Achille Mbembe na sua obra «Sortir de la grande nuit»
Juan Valbuena empreendeu há mais de vinte anos a viagem da fotografia. A sua participação ativa no coletivo NOPHOTO ajudou a moldar a sua forma de perceber a prática fotográfica como ação participativa, aberta e partilhada. É também de salientar o seu amor pelos livros e a sua vocação de editor através da sua editora PHREE de onde, em cada projeto, nos leva pela mão para nos contar uma história diferente num formato diverso.
E é que Juan está fascinado pelos contos. Conduz-nos através da sua obra para histórias que tentam trazer à luz vivências invisibilizadas ou silenciadas. É por isso que todos os seus projetos exigem tempo, muitos anos de desenvolvimento e necessitam também de um esforço por parte de quem os vê: exigem o nosso compromisso de não sermos simples espetadores, mas intérpretes de um presente ou de um passado.
Esta viagem contínua de ida e volta entre narrador e leitor-espetador é o que propomos nesta exposição composta por dois trabalhos que se iniciam praticamente em simultâneo e que foram concebidos, em ambos os casos, em formato livro. Trata-se, por um lado, de Ojos que no ven, corazón que no siente (2008-2018), um dos projetos mais ambiciosos de Valbuena, que nasce a partir da recordação de um dos seus colegas de colégio que era da Guiné Equatorial — país que continua a ser o grande desconhecido na história de Espanha — e, pelo outro, de Salitre (2009-2014), que surge quando o autor conhece doze senegaleses sem papéis que vivem num apartamento sobrelotado na rua do Salitre, no bairro de Lavapiés de Madrid.

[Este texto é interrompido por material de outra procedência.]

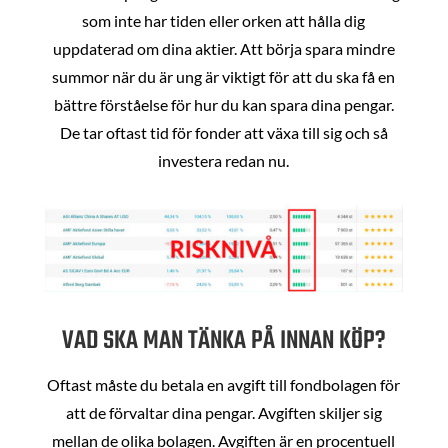
som inte har tiden eller orken att hålla dig
uppdaterad om dina aktier. Att börja spara mindre
summor när du är ung är viktigt för att du ska få en
bättre förståelse för hur du kan spara dina pengar.
De tar oftast tid för fonder att växa till sig och så
investera redan nu.
VAD SKA MAN TÄNKA PÅ INNAN KÖP?
Oftast måste du betala en avgift till fondbolagen för
att de förvaltar dina pengar. Avgiften skiljer sig
mellan de olika bolagen. Avgiften är en procentuell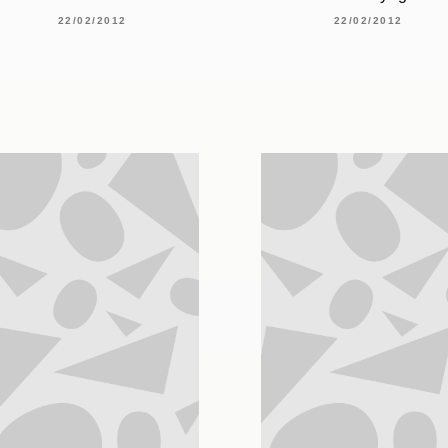
22/02/2012
22/02/2012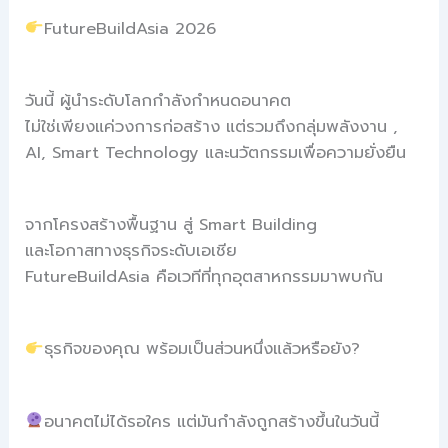
FutureBuildAsia 2026
วันนี้ ผู้นำระดับโลกกำลังกำหนดอนาคต
ไม่ใช่เพียงแค่วงการก่อสร้าง แต่รวมถึงกลุ่มพลังงาน ,
AI, Smart Technology และนวัตกรรมเพื่อความยั่งยืน
จากโครงสร้างพื้นฐาน สู่ Smart Building
และโอกาสทางธุรกิจระดับเอเชีย
FutureBuildAsia คือเวทีที่ทุกอุตสาหกรรมมาพบกัน
ธุรกิจของคุณ พร้อมเป็นส่วนหนึ่งแล้วหรือยัง?
อนาคตไม่ได้รอใคร แต่มันกำลังถูกสร้างขึ้นในวันนี้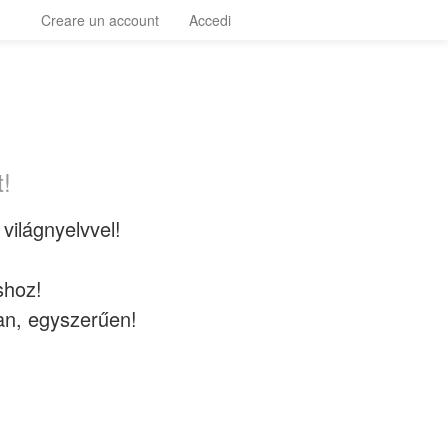
Creare un account
Accedi
!
világnyelvvel!
shoz!
an, egyszerűen!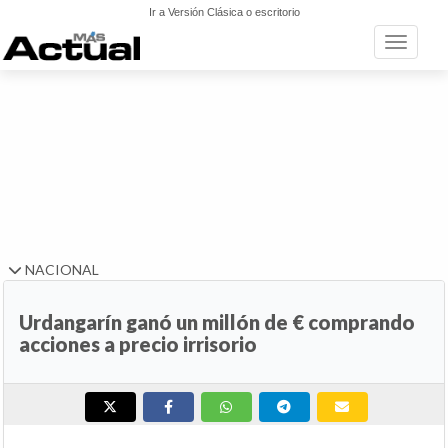
Ir a Versión Clásica o escritorio
Toggle n
NACIONAL
Urdangarín ganó un millón de € comprando
acciones a precio irrisorio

Ojos que no ven, corazón que no siente tenta resgatar as imagens perdidas da relação entre Espanha e Guiné Equatorial, a única colónia espanhola na África subsariana. Uma narrativa cronológica que abarca dois séculos e meio de história reconstituída através de um rede de arquivos oficiais e pessoais, de testemunhos, de vivências e de objetos encontrados, para além de traçar um percurso através da fotografia durante esse período. Um relato cruzado que Valbuena transforma em atualidade política e social com a sua publicação em cinco jornais. Uma maneira, em suma, de se aproximar do outro para tentar compreender-nos e esboçar os elementos que compõem a história e a sociedade espanhola, para que todos nos impliquemos no exercício de nos reconhecer e nos ver.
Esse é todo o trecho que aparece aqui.